Would you please copy each line below that includes the string "Unternehmen"?
[Data to process — start]
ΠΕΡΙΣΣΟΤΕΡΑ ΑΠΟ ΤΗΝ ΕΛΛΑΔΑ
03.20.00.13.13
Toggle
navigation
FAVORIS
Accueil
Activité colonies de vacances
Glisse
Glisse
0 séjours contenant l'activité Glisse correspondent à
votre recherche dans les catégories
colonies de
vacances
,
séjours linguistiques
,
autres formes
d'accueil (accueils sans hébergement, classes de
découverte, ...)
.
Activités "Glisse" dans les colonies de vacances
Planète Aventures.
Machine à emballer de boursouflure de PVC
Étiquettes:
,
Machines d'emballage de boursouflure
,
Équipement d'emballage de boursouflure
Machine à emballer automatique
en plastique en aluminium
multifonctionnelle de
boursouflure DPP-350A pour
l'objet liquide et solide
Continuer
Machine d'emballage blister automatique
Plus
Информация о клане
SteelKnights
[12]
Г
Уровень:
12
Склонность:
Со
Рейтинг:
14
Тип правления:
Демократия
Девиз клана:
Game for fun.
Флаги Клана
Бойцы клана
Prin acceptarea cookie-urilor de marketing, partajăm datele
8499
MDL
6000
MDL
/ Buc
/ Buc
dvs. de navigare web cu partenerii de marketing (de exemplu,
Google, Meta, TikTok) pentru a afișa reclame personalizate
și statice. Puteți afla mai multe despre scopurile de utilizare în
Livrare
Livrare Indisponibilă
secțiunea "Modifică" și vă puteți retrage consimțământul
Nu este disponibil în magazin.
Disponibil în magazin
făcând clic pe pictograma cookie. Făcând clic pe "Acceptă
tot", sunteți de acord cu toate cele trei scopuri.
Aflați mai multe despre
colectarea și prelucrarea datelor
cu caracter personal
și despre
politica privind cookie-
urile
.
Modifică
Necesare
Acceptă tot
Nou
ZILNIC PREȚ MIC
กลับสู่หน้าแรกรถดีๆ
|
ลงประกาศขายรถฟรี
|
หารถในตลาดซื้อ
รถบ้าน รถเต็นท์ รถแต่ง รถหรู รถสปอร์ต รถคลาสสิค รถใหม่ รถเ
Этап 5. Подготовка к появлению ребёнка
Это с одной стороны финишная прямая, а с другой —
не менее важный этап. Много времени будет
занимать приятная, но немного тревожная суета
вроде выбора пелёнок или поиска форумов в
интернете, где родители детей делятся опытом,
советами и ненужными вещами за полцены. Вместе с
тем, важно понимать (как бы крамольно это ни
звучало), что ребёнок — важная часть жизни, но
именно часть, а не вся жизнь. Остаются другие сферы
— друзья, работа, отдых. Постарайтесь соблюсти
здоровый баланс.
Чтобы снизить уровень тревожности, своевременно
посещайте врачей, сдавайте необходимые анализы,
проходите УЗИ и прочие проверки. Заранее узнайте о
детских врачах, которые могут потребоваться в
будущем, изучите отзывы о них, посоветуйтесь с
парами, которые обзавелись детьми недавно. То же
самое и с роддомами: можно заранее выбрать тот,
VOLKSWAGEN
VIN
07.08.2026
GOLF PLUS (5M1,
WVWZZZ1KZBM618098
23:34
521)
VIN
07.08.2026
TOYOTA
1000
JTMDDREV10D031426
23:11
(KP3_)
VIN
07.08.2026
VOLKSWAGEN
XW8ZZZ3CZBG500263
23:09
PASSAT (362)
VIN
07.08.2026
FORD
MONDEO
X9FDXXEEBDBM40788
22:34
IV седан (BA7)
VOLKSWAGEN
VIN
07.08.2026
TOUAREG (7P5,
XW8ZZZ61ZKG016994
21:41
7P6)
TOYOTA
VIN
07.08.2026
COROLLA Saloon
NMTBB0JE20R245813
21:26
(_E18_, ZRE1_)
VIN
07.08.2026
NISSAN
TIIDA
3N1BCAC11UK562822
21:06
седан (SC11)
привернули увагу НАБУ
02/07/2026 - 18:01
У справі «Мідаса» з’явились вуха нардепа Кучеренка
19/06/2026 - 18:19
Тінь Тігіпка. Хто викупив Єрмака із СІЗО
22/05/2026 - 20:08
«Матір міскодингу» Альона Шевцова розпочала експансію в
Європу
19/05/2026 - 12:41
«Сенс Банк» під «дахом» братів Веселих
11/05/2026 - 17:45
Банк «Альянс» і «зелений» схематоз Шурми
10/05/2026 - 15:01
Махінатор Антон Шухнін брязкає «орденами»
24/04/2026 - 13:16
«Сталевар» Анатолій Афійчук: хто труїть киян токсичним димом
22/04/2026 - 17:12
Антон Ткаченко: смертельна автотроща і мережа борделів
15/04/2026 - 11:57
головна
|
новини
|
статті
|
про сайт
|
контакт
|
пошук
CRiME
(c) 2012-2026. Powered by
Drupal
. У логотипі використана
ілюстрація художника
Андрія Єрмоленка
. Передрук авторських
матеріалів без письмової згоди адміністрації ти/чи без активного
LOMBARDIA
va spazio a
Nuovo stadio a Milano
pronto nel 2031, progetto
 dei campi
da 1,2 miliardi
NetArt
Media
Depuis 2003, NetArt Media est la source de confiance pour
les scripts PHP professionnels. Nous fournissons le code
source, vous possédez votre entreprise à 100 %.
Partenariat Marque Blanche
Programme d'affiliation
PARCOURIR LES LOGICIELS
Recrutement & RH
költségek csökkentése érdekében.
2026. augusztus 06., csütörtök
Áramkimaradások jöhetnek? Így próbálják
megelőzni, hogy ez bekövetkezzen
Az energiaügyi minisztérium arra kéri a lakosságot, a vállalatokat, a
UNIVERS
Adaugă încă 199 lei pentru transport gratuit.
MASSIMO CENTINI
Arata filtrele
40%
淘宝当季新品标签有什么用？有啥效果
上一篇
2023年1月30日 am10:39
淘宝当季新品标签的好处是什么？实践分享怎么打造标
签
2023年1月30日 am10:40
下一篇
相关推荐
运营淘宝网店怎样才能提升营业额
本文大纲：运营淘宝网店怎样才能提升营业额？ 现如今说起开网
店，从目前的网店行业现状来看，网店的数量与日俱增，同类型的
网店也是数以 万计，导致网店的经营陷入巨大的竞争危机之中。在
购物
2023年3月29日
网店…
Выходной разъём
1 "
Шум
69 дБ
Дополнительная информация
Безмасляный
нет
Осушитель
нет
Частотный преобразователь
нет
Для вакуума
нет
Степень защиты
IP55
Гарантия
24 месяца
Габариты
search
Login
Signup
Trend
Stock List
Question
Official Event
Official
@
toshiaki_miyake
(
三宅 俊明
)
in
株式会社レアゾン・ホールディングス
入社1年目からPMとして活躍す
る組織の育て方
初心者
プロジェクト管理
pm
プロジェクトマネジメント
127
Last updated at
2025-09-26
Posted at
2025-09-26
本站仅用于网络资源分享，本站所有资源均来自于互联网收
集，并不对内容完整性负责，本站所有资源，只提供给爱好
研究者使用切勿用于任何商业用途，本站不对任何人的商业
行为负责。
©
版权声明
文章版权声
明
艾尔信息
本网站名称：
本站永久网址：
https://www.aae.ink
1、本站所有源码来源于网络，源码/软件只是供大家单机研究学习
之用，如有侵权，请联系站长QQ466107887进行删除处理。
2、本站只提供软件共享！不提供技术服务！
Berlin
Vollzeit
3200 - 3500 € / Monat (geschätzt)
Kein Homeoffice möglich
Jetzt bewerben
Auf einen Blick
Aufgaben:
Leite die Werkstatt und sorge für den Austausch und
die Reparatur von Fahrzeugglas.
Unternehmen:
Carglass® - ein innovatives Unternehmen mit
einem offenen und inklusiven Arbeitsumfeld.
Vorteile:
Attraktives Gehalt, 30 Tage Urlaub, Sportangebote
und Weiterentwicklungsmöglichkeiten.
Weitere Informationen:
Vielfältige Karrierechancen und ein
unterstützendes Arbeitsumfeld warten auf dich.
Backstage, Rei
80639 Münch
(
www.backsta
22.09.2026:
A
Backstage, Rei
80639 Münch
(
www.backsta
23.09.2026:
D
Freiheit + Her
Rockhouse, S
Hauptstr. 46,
[Data to process — finish]
#### Task output:
Unternehmen:
Carglass® - ein innovatives Unternehmen mit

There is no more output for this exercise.